● Activity:
Whenever a line in this data holds the word "funcionamento", report that line in full.

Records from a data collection
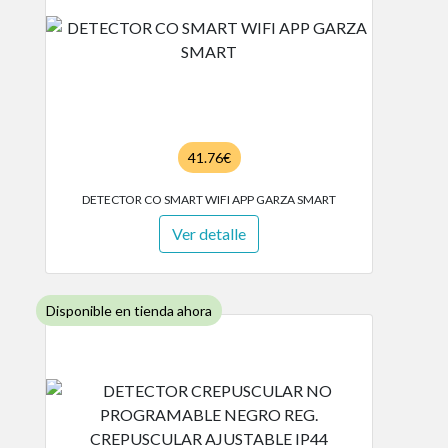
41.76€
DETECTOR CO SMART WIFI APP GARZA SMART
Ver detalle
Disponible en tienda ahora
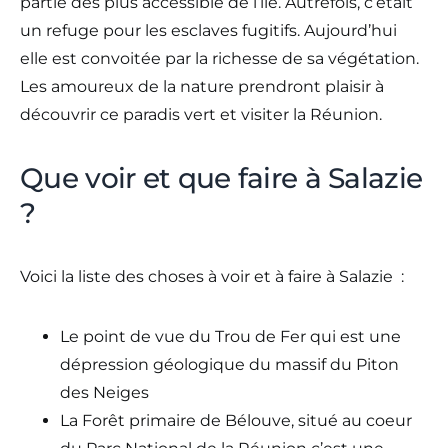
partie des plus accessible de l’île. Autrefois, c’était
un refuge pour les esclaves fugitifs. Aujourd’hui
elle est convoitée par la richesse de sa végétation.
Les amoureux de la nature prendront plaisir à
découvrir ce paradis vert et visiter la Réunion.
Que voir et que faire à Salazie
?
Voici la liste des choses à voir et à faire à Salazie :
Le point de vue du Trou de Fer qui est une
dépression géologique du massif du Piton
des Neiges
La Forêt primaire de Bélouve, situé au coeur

...

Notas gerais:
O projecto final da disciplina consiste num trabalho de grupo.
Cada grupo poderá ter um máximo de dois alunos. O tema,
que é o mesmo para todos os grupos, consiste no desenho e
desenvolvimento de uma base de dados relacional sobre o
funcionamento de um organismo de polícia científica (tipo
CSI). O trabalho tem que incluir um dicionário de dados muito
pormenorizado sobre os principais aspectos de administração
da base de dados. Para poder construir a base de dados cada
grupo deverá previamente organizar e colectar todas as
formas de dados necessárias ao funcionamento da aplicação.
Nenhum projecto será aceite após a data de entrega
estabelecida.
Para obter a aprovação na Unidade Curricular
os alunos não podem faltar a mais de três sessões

● Response box:
funcionamento de um organismo de polícia científica (tipo
formas de dados necessárias ao funcionamento da aplicação.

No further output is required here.